▸ What needs to be done
Every record that appears below should be transcribed exactly.

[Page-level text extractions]
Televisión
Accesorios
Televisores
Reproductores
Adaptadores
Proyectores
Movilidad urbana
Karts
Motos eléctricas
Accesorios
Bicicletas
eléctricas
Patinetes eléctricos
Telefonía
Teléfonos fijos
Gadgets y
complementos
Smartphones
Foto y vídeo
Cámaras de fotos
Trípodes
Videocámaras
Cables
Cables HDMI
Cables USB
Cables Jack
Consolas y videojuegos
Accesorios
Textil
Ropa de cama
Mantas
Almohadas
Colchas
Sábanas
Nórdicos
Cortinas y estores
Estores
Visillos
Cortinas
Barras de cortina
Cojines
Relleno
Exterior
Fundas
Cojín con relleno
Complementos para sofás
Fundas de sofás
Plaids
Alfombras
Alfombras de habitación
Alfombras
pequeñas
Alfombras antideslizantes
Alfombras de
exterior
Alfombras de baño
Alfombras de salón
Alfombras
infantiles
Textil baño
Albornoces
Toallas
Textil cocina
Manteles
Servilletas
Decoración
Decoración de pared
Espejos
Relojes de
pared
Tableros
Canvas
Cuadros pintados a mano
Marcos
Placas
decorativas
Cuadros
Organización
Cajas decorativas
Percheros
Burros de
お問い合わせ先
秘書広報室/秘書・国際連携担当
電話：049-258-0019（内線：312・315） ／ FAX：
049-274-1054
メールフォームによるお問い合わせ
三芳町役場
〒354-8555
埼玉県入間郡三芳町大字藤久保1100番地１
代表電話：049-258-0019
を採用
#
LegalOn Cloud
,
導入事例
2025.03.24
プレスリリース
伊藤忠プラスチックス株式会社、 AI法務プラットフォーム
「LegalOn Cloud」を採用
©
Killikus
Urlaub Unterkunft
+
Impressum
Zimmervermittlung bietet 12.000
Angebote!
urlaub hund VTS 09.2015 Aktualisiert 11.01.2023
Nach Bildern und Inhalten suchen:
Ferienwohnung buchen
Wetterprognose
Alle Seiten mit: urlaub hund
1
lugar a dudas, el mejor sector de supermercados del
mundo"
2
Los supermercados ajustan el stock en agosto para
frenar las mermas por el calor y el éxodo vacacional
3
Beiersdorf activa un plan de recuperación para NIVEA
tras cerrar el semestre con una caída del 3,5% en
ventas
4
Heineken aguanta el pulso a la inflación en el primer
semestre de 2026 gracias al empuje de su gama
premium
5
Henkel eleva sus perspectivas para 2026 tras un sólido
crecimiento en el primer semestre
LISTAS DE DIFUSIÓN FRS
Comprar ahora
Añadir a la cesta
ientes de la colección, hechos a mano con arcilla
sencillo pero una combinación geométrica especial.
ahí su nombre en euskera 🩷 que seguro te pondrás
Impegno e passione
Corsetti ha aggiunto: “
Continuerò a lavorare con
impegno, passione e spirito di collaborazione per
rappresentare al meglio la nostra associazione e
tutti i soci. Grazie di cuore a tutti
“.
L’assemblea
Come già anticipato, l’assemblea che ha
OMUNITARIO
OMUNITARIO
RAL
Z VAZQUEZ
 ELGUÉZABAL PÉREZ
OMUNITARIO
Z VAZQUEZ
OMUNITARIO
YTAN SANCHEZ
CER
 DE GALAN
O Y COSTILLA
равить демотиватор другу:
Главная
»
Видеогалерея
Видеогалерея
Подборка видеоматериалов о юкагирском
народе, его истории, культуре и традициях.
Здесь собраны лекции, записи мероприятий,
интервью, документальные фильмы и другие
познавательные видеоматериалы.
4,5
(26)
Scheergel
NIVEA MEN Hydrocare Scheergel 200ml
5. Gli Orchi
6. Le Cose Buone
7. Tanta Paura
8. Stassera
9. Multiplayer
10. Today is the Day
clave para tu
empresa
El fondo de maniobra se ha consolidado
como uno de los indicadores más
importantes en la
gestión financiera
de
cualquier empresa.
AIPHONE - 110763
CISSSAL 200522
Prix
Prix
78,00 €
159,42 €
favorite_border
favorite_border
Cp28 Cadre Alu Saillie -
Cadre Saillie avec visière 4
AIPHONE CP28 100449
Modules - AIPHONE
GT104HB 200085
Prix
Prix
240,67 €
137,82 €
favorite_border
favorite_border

▸ Task answer
Televisión
Accesorios
Televisores
Reproductores
Adaptadores
Proyectores
Movilidad urbana
Karts
Motos eléctricas
Accesorios
Bicicletas
eléctricas
Patinetes eléctricos
Telefonía
Teléfonos fijos
Gadgets y
complementos
Smartphones
Foto y vídeo
Cámaras de fotos
Trípodes
Videocámaras
Cables
Cables HDMI
Cables USB
Cables Jack
Consolas y videojuegos
Accesorios
Textil
Ropa de cama
Mantas
Almohadas
Colchas
Sábanas
Nórdicos
Cortinas y estores
Estores
Visillos
Cortinas
Barras de cortina
Cojines
Relleno
Exterior
Fundas
Cojín con relleno
Complementos para sofás
Fundas de sofás
Plaids
Alfombras
Alfombras de habitación
Alfombras
pequeñas
Alfombras antideslizantes
Alfombras de
exterior
Alfombras de baño
Alfombras de salón
Alfombras
infantiles
Textil baño
Albornoces
Toallas
Textil cocina
Manteles
Servilletas
Decoración
Decoración de pared
Espejos
Relojes de
pared
Tableros
Canvas
Cuadros pintados a mano
Marcos
Placas
decorativas
Cuadros
Organización
Cajas decorativas
Percheros
Burros de
お問い合わせ先
秘書広報室/秘書・国際連携担当
電話：049-258-0019（内線：312・315） ／ FAX：
049-274-1054
メールフォームによるお問い合わせ
三芳町役場
〒354-8555
埼玉県入間郡三芳町大字藤久保1100番地１
代表電話：049-258-0019
を採用
#
LegalOn Cloud
,
導入事例
2025.03.24
プレスリリース
伊藤忠プラスチックス株式会社、 AI法務プラットフォーム
「LegalOn Cloud」を採用
©
Killikus
Urlaub Unterkunft
+
Impressum
Zimmervermittlung bietet 12.000
Angebote!
urlaub hund VTS 09.2015 Aktualisiert 11.01.2023
Nach Bildern und Inhalten suchen:
Ferienwohnung buchen
Wetterprognose
Alle Seiten mit: urlaub hund
1
lugar a dudas, el mejor sector de supermercados del
mundo"
2
Los supermercados ajustan el stock en agosto para
frenar las mermas por el calor y el éxodo vacacional
3
Beiersdorf activa un plan de recuperación para NIVEA
tras cerrar el semestre con una caída del 3,5% en
ventas
4
Heineken aguanta el pulso a la inflación en el primer
semestre de 2026 gracias al empuje de su gama
premium
5
Henkel eleva sus perspectivas para 2026 tras un sólido
crecimiento en el primer semestre
LISTAS DE DIFUSIÓN FRS
Comprar ahora
Añadir a la cesta
ientes de la colección, hechos a mano con arcilla
sencillo pero una combinación geométrica especial.
ahí su nombre en euskera 🩷 que seguro te pondrás
Impegno e passione
Corsetti ha aggiunto: “
Continuerò a lavorare con
impegno, passione e spirito di collaborazione per
rappresentare al meglio la nostra associazione e
tutti i soci. Grazie di cuore a tutti
“.
L’assemblea
Come già anticipato, l’assemblea che ha
OMUNITARIO
OMUNITARIO
RAL
Z VAZQUEZ
 ELGUÉZABAL PÉREZ
OMUNITARIO
Z VAZQUEZ
OMUNITARIO
YTAN SANCHEZ
CER
 DE GALAN
O Y COSTILLA
равить демотиватор другу:
Главная
»
Видеогалерея
Видеогалерея
Подборка видеоматериалов о юкагирском
народе, его истории, культуре и традициях.
Здесь собраны лекции, записи мероприятий,
интервью, документальные фильмы и другие
познавательные видеоматериалы.
4,5
(26)
Scheergel
NIVEA MEN Hydrocare Scheergel 200ml
5. Gli Orchi
6. Le Cose Buone
7. Tanta Paura
8. Stassera
9. Multiplayer
10. Today is the Day
clave para tu
empresa
El fondo de maniobra se ha consolidado
como uno de los indicadores más
importantes en la
gestión financiera
de
cualquier empresa.
AIPHONE - 110763
CISSSAL 200522
Prix
Prix
78,00 €
159,42 €
favorite_border
favorite_border
Cp28 Cadre Alu Saillie -
Cadre Saillie avec visière 4
AIPHONE CP28 100449
Modules - AIPHONE
GT104HB 200085
Prix
Prix
240,67 €
137,82 €
favorite_border
favorite_border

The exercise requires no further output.